Linear Regression or Panel Regression

Lucca Mancini

Join Date: Mar 2019

Posts: 27
#1

Linear Regression or Panel Regression

13 Jul 2019, 14:43

Hello

I just read a paper and would like to try to replicate it. However, I don't exactly understand whether the author of the paper is doing a linear regression or a panel regression. His regression equation looks like this

with y_it denoting subjective inequality indices for individual i in year t. The regressor of main interest is East_it, a dummy variable denoting current residency in East Germany. The regression also includes a series of control variables and survey-year fixed effects, denoted by x_it and λ_t, respectively.

I know that he has a dataset for 3 years (1987, 1992 and 1999) in which he performs the regression, but he does not mention whether he is performing a linear regression or a panel regression, he only mentions, and I quote: "I run a series of simple regression models".
What do you think the author does in his paper a panel regression or a linear regression? I'm confused because I'm not quite sure if you can do a linear regression with a dataset over 3 years with a dummy.

Thank you so much for your help.

Last edited by Lucca Mancini; 13 Jul 2019, 14:49.
Tags: None
Richard Williams

Join Date: Apr 2014

Posts: 5011
#2

13 Jul 2019, 18:17

My guess is panel regression, e.g. xtreg. That is why there are all these t subscripts. I don't see why you couldn't have the dummy.

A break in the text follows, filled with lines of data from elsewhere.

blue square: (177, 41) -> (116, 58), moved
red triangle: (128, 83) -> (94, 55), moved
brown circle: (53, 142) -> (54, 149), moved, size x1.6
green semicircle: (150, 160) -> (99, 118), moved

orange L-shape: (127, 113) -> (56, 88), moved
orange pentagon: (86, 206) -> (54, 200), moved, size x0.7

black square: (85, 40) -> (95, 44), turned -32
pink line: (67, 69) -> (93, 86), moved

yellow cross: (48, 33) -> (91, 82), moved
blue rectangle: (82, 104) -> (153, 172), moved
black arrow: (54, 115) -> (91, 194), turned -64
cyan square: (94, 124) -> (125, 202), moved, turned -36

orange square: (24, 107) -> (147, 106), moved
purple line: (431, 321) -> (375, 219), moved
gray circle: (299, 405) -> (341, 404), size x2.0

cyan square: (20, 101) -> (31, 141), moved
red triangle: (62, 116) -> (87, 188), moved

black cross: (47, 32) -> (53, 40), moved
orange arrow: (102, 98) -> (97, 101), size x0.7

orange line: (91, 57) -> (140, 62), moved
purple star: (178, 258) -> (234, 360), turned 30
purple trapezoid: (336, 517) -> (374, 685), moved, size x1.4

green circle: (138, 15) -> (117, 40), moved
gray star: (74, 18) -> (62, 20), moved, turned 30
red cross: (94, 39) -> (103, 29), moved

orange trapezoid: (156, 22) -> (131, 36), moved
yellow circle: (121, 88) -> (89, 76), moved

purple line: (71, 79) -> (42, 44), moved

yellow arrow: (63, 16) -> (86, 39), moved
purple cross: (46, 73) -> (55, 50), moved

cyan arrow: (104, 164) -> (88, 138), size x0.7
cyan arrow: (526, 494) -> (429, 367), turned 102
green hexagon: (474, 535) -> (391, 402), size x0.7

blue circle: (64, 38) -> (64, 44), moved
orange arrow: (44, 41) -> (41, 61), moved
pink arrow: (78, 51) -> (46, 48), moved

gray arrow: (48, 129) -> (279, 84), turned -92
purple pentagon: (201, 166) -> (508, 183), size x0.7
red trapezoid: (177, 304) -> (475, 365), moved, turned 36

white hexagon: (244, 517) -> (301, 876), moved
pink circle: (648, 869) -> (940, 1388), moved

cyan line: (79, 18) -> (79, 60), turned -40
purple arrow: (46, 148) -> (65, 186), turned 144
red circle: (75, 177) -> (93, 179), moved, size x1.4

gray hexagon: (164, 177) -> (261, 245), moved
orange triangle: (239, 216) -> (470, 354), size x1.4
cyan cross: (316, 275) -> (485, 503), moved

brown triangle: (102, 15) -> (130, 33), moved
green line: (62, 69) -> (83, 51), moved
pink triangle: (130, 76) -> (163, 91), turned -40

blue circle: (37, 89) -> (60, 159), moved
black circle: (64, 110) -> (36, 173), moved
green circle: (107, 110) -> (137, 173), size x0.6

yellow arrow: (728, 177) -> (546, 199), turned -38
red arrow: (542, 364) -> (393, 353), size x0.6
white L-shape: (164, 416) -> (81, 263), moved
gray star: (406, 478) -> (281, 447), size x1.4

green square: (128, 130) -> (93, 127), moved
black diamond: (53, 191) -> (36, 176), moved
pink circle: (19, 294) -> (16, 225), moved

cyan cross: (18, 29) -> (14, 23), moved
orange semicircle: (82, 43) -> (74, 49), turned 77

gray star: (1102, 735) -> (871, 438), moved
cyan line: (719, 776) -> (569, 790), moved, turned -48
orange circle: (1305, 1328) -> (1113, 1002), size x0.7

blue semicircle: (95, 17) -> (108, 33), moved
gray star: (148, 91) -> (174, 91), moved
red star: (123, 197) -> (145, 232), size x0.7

When you say you are going to try to replicate, do you mean that you have the same data? If so you should be able to tell whether you are doing it the same way or not.

-------------------------------------------
Richard Williams, Notre Dame Dept of Sociology
StataNow Version: 19.5 MP (2 processor)
EMAIL: [email protected]
WWW: https://academicweb.nd.edu/~rwilliam/
Comment
Lucca Mancini

Join Date: Mar 2019

Posts: 27
#3

14 Jul 2019, 03:24

Thank you Mr Williams for your feedback.

I try to estimate the same equation with the same data, but compared to the author I have only data sets of 2 years (1992 and 1999) whereas the author has over three years (1987, 1992 and 1999).

I'm unsure whether to do panel regression or linear regression with a 2 year dataset. I don't know where the difference lies.
Comment
Wouter Wakker

Join Date: Nov 2018

Posts: 621
#4

14 Jul 2019, 03:50

with y_it denoting subjective inequality indices for individual i in year t.

This already answers your question. You have data for both i and t , so it's panel data.

I'm unsure whether to do panel regression or linear regression with a 2 year dataset.

A linear regression is a regression where you estimate a linear relationship between your y and x variables. That is the case above. Thus, it's a linear regression with panel data. Panel data doesn't mean that you cannot do linear regression.
Comment
Jeff Wooldridge

Join Date: Apr 2014

Posts: 2189
#5

14 Jul 2019, 04:58

Originally posted by Wouter Wakker View Post

This already answers your question. You have data for both i and t , so it's panel data.

A linear regression is a regression where you estimate a linear relationship between your y and x variables. That is the case above. Thus, it's a linear regression with panel data. Panel data doesn't mean that you cannot do linear regression.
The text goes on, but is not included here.